During their phone conversation, the White House statement said that they pledged to “stand together against the scourge of global terrorism.”
“The leaders agreed to continuing close cooperation to promote a free and open Indo-Pacific, including support for freedom of navigation, territorial integrity, and a stronger regional architecture through the Quad” (the regional group of democracies, India, the US, Japan and Australia), it added.
“The leaders agreed to stay in close touch on a range of global challenges and look forward to what the United States and India will achieve together for their people and for their nations,” the White House said.
Modi tweeted, “President @JoeBiden and I are committed to a rules-based international order. We look forward to consolidating our strategic partnership to further peace and security in the Indo-Pacific region and beyond.”
In another tweet, Modi said, “We discussed regional issues and our shared priorities. We also agreed to further our co-operation against climate change.”
The White House said that Modi and Biden agreed to work on rebuilding the post-coronavirus global economy “in a way that benefits the people of both countries.”
They also committed themselves to “work closely together to win the fight against the Covid-19 pandemic (and) renew their partnership on climate change,” according to the White House.
Myanmar, where the military has blocked the outcome of the recent parliamentary elections and arrested State Counselor Aung San Suu Kyi, who was the de facto head of the nation, and other leaders of the National League for Democracy, came up in their discussion.
Modi and Biden “resolved that the rule of law and the democratic process must be upheld in Burma,” the statement said.
Biden has said that promoting and defending democracy around the world would be a cornerstone of his foreign policy agenda.
The statement said that during his call, “the president underscored his desire to defend democratic institutions and norms around the world and noted that a shared commitment to democratic values is the bedrock for the US-India relationship.”
It appeared to allude to the criticism of India by some politicians from his party as well as entertainment figures who back him over the farmers’ protest and by organisations and media outlets about what they say are curbs on freedom of expression.
Biden had not mentioned in his first foreign policy agenda-setting speech last week the Indo-Pacific region, which had been elevated by his predecessor Donald Trump in the US strategy to face the China challenge, or India.
But in that speech he had made clear that China is the prime adversary for the US.
In his call to Modi he has reaffirmed the importance of the Indo-Pacific region and the ties among the Quad, which was rekindled during Trump’s presidency.
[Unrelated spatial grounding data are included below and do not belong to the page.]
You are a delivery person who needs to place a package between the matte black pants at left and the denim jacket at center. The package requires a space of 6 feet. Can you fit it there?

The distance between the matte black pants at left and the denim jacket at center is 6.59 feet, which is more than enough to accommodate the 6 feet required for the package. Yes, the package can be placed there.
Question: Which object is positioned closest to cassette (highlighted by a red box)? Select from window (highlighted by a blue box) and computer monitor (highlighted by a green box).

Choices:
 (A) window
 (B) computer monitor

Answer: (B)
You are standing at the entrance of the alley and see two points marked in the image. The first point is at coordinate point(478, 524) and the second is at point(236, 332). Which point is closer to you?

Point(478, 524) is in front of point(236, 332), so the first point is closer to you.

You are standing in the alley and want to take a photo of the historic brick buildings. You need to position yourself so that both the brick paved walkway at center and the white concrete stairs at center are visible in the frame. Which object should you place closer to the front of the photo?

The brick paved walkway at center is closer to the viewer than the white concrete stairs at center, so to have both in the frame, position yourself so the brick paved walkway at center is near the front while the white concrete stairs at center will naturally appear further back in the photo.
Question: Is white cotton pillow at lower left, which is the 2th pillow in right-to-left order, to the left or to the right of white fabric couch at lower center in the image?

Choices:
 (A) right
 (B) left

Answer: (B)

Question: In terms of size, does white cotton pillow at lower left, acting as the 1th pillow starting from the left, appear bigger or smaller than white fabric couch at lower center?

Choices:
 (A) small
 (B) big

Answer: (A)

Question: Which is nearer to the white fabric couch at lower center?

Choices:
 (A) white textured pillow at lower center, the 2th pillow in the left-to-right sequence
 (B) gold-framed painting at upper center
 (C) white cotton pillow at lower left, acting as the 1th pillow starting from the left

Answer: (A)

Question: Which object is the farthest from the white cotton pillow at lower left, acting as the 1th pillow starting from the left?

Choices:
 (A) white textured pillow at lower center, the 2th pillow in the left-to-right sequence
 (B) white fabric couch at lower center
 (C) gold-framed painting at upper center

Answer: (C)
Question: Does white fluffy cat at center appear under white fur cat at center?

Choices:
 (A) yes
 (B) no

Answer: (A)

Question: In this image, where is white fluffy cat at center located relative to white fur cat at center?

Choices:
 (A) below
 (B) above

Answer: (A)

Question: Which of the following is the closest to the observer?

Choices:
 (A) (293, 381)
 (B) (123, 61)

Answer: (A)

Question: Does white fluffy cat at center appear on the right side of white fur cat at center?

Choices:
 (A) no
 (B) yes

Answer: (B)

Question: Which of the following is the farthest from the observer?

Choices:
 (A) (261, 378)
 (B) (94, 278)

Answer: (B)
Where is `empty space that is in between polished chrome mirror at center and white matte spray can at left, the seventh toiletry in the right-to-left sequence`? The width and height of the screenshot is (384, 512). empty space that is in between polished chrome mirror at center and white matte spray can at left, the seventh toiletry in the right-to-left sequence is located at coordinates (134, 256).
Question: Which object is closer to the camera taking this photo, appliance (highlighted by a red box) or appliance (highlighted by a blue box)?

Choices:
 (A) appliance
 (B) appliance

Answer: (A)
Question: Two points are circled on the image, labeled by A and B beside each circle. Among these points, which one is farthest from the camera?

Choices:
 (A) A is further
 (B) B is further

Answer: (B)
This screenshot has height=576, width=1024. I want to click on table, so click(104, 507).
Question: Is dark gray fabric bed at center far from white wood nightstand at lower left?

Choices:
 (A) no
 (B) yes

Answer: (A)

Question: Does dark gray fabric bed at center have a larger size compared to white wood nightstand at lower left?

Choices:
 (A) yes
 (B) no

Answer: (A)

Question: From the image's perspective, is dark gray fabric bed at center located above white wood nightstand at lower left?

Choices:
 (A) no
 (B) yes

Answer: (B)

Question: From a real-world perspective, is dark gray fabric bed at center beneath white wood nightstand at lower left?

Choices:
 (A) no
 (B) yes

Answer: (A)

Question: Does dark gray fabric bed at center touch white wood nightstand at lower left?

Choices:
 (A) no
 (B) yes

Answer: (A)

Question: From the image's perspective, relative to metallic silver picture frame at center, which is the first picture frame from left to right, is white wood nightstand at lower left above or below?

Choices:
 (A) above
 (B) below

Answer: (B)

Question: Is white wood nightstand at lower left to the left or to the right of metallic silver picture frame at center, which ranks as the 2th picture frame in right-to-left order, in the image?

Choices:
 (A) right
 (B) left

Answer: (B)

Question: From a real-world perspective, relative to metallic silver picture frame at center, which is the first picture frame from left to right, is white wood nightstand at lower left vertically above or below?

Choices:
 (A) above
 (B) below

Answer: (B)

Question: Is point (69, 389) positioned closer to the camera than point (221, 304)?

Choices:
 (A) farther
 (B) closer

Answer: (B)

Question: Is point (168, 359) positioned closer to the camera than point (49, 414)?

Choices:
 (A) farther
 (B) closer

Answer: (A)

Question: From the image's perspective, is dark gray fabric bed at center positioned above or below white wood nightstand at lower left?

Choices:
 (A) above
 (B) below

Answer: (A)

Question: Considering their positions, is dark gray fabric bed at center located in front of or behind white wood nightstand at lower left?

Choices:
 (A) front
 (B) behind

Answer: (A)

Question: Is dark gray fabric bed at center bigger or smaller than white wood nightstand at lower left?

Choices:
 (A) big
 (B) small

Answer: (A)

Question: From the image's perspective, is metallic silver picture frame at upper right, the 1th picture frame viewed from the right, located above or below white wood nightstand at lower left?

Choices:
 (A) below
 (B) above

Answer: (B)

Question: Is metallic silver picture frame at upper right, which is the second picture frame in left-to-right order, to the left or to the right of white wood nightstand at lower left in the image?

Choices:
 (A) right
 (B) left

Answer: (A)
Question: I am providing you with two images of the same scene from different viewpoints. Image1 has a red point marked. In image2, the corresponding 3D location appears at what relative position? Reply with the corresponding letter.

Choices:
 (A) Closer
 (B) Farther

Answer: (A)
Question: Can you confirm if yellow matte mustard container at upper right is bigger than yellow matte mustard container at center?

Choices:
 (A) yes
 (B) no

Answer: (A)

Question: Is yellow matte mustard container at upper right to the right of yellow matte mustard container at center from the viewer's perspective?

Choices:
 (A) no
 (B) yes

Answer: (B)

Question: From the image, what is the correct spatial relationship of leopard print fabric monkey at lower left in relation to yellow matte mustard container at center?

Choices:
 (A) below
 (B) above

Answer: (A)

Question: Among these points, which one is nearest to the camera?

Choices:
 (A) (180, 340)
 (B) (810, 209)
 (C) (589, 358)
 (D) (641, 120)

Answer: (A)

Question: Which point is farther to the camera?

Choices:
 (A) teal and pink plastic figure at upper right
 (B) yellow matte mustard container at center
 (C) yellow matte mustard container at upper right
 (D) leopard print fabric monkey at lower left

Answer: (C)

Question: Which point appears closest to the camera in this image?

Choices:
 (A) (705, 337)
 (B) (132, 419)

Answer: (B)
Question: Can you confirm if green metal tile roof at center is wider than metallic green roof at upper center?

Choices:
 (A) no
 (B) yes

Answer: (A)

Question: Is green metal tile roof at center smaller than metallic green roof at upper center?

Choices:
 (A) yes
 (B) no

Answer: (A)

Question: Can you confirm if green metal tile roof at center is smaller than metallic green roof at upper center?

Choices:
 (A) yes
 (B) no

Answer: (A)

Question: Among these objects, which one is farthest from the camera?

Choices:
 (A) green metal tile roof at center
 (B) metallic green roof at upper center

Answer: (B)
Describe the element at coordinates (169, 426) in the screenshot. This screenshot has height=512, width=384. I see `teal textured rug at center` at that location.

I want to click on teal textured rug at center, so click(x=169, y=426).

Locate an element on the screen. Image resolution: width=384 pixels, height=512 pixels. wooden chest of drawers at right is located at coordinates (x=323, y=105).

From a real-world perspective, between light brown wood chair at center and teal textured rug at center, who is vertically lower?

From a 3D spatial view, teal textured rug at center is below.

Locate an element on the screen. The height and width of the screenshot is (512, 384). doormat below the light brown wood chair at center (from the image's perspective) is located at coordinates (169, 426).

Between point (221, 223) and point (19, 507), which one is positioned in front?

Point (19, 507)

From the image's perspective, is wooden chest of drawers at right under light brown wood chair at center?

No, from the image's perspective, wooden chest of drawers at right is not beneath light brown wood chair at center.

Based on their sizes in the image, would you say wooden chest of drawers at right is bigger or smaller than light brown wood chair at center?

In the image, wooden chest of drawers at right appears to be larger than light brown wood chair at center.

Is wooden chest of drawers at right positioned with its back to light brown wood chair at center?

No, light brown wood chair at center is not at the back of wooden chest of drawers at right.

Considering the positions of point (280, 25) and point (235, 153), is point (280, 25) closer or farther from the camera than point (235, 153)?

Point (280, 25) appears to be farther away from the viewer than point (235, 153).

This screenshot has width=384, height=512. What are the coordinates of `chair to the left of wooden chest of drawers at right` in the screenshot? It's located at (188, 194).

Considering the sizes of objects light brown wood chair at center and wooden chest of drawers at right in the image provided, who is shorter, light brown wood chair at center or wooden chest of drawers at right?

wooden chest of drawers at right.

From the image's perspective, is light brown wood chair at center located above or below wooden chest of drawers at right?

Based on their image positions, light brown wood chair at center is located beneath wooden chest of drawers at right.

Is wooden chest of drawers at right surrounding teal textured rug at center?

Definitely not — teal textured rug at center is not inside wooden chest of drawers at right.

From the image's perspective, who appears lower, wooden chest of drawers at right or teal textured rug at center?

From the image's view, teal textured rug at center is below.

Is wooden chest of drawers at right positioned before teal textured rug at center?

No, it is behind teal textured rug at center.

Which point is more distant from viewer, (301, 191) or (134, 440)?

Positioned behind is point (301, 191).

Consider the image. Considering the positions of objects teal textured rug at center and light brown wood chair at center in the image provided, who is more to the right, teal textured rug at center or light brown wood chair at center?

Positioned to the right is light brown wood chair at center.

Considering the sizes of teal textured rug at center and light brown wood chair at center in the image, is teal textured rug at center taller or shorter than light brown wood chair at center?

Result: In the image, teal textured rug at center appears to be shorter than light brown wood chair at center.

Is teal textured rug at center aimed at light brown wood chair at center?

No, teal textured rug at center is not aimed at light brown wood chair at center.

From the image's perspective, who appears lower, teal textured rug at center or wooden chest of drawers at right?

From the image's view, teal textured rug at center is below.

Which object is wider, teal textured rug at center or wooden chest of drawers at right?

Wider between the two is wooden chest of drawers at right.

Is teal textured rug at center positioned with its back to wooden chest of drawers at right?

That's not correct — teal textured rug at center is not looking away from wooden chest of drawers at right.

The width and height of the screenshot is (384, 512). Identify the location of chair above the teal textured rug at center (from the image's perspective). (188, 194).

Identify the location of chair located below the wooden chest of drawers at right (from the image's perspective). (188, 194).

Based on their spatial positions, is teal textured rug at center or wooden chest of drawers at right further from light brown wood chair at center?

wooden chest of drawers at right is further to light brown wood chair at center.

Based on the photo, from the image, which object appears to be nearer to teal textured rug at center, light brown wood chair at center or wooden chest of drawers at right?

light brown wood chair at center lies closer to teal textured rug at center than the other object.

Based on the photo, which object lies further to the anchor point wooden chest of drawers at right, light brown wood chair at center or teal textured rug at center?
The White House statement on the call with Modi did not directly mention China, as it had in readouts of Biden’s calls with Prime Ministers Scott Morrison of Australia and Yoshihide Suga of Japan during which it said that they had also discussed the Indo-Pacific.
But the mention of support for “territorial integrity” in the discussion with Modi can be seen as a reference to the threats to India from China in the context of Secretary of State Antony Blinken’s remarks at his Senate confirmation hearings about “working with India so that no country in the region including China could challenge its sovereignty.